In general, the scheme I proposed had three core operations: watch, touch, and validate. The problem with watch is that it suggests some sort of global monitoring which detects touches to various locations. Such a thing is easy enough to implement; one can use a hash-table, a bitvector, a Bloom filter, or any number of techniques to implement it. This is no mystery.
The problem is that in a highly distributed system, or even a multicore system with more than 32 cores, any centralized memory system isn't feasible. With 32 processors, you get contention problems. In a distributed system, a single shared memory is out of the question.
For higher contention, it becomes necessary to get rid of the centralized coordination, or at least reduce it. We can employ version tags to do this (bounded-length infinite-reuse tags for n processors can be implemented with 2n bits), recording a location's tag with a watch, incrementing the tag for our own copy with a touch, and checking the tag against the global version with validate. This version of things seems to imply a slightly different set of intrinsics. First, watch and read must be combined, though read without watch is still permissible. Second, rollback performs writes, bumping version tags. However, since it backtracks values, we need to somehow state that two version tags are equivalent. There's a fairly simple obstruction-free, undo-logged transaction implementation using this method.
The apparent way of the world would suggest we'll run into another wall at the next power of 8, which is 256. At this point, we're best off using Herlihy's methodology.
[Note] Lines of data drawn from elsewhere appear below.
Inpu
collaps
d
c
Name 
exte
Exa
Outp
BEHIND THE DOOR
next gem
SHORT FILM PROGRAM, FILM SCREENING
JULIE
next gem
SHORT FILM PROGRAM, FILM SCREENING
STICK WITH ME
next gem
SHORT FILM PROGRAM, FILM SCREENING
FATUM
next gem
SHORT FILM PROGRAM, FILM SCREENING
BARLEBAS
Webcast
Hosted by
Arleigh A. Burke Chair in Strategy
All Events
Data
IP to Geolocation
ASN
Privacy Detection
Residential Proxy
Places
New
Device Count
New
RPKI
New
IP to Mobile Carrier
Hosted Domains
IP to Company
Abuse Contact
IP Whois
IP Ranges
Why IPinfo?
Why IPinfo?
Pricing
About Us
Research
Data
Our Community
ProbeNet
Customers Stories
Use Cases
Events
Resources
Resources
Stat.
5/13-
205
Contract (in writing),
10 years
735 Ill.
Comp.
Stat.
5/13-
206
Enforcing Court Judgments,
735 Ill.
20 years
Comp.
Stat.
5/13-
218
Since my intrinsic set was designed to allow the implementation of either undo or redo logging (and generally to maximize flexibility), we would need to slip redo logging in under the constructs I've provided for doing undo logging. This could be done by buffering all locations which are watched or touched, having log instructions allocate a slot in the redo log, to which subsequent writes store, having rollback simply clean up, and validate do an implicit commit. It's less efficient, but it works. This gets you a lock-free redo-logged implementation.
One would also expect that at 1024, the protocol would need to go to wait-freedom.
In summary, I theorize the following use of strategies for CPU numbers:
- 1-8: Lock-based centralized conflict detection
- 8-32: Lock-free centralized conflict detection
- 32-256: Obstruction-free version-tagged decentralized conflict detection
- 256-1024: Lock-free Herlihy
- 1024+: Wait-free Herlihy